Exercise inputs:
━━━━

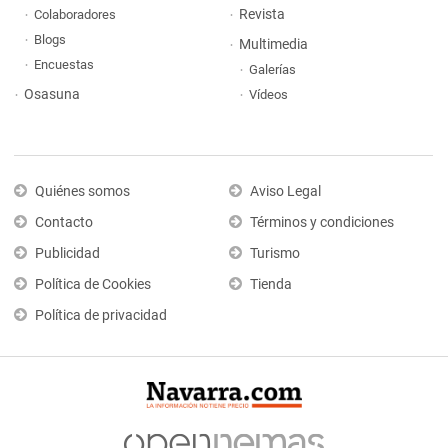
Revista
Colaboradores
Blogs
Multimedia
Encuestas
Galerías
Osasuna
Vídeos
Quiénes somos
Aviso Legal
Contacto
Términos y condiciones
Publicidad
Turismo
Política de Cookies
Tienda
Política de privacidad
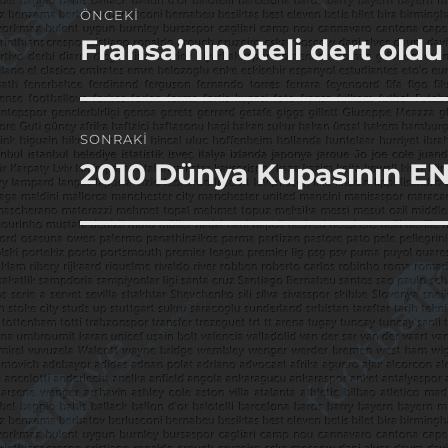
ÖNCEKI
gezinmesi
Fransa’nın oteli dert oldu
Önceki
yazı:
SONRAKI
2010 Dünya Kupasının EN
Sonraki
yazı:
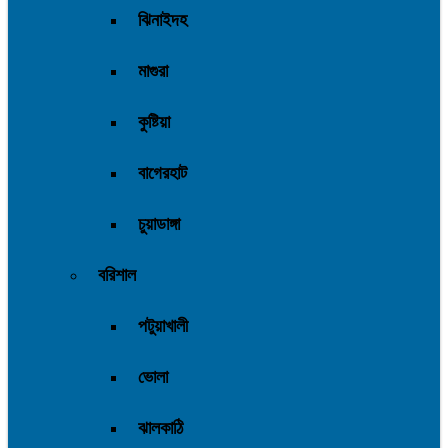
ঝিনাইদহ
মাগুরা
কুষ্টিয়া
বাগেরহাট
চুয়াডাঙ্গা
বরিশাল
পটুয়াখালী
ভোলা
ঝালকাঠি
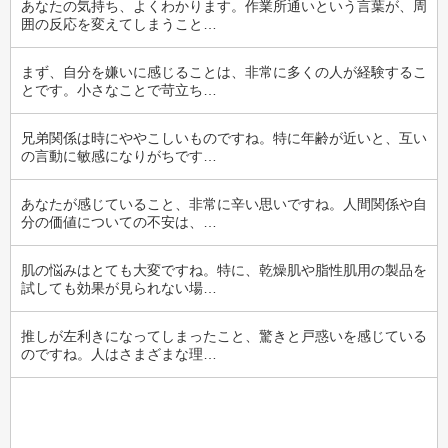
あなたの気持ち、よくわかります。作業所通いという言葉が、周
囲の反応を変えてしまうこと…
まず、自分を嫌いに感じることは、非常に多くの人が経験するこ
とです。小さなことで苛立ち…
兄弟関係は時にややこしいものですね。特に年齢が近いと、互い
の言動に敏感になりがちです…
あなたが感じていること、非常に辛い思いですね。人間関係や自
分の価値についての不安は、…
肌の悩みはとても大変ですね。特に、乾燥肌や脂性肌用の製品を
試しても効果が見られない場…
推しが左利きになってしまったこと、驚きと戸惑いを感じている
のですね。人はさまざまな理…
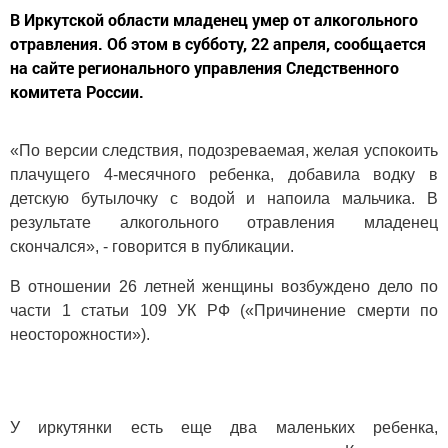
В Иркутской области младенец умер от алкогольного
отравления. Об этом в субботу, 22 апреля, сообщается
на сайте регионального управления Следственного
комитета России.
«По версии следствия, подозреваемая, желая успокоить
плачущего 4-месячного ребенка, добавила водку в
детскую бутылочку с водой и напоила мальчика. В
результате алкогольного отравления младенец
скончался», - говорится в публикации.
В отношении 26 летней женщины возбуждено дело по
части 1 статьи 109 УК РФ («Причинение смерти по
неосторожности»).
У иркутянки есть еще два маленьких ребенка,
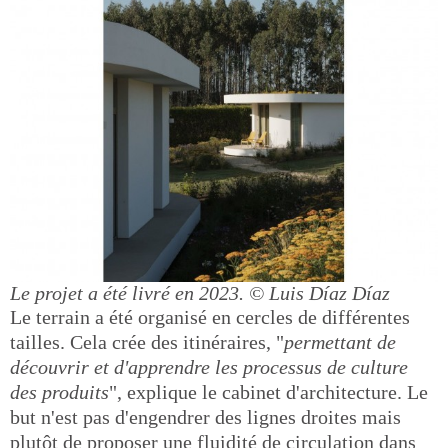
Le projet a été livré en 2023.
© Luis Díaz Díaz
Le terrain a été organisé en cercles de différentes
tailles. Cela crée des itinéraires, "
permettant de
découvrir et d'apprendre les processus de culture
des produits
", explique le cabinet d'architecture. Le
but n'est pas d'engendrer des lignes droites mais
plutôt de proposer une fluidité de circulation dans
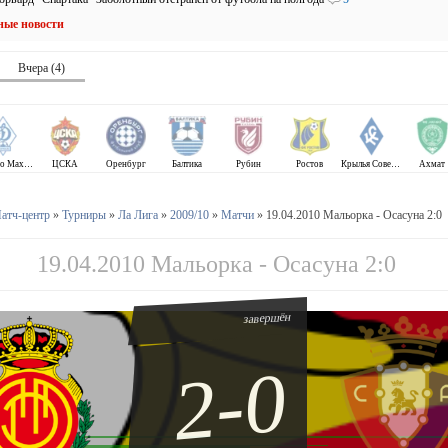
ные новости
Вчера (4)
Динамо Махачкала
ЦСКА
Оренбург
Балтика
Рубин
Ростов
Крылья Советов
Ахмат
атч-центр
»
Турниры
»
Ла Лига
»
2009/10
»
Матчи
» 19.04.2010 Мальорка - Осасуна 2:0
19.04.2010 Мальорка - Осасуна 2:0
завершён
2-0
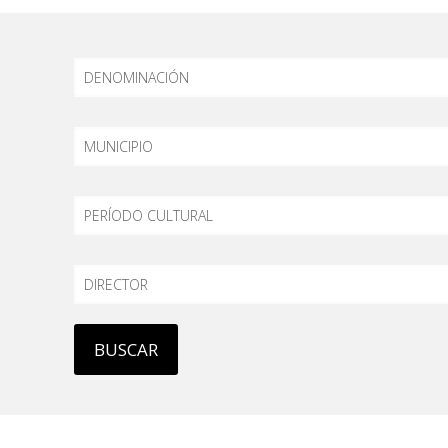
DENOMINACIÓN
MUNICIPIO
PERÍODO
DIRECTOR
BUSCAR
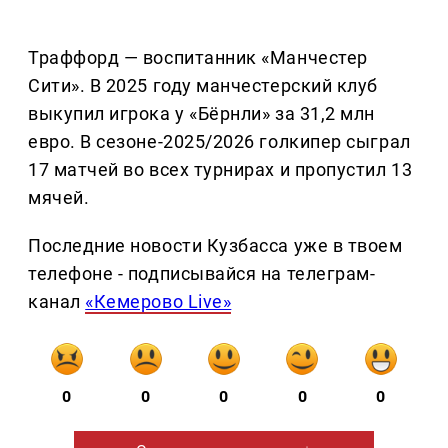
Траффорд — воспитанник «Манчестер
Сити». В 2025 году манчестерский клуб
выкупил игрока у «Бёрнли» за 31,2 млн
евро. В сезоне-2025/2026 голкипер сыграл
17 матчей во всех турнирах и пропустил 13
мячей.
Последние новости Кузбасса уже в твоем
телефоне - подписывайся на телеграм-
канал
«Кемерово Live»
0
0
0
0
0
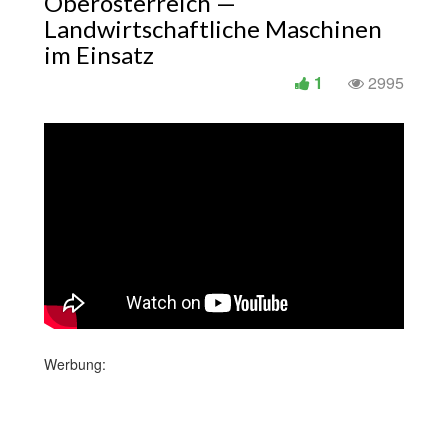
Oberösterreich —
Landwirtschaftliche Maschinen
im Einsatz
1
2995
Werbung:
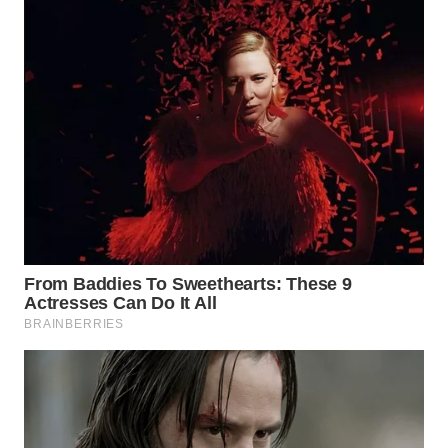
WN
NATUNA
WN
BINTAN
WN
MANDALIKA
WN
LIKUPANG
WN
LABUANBAJO
WN
BORNEO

━━━━

Problem requirements: Count the lines of the records that contain the word "младенец". Give only the count.

Solution for this problem: 2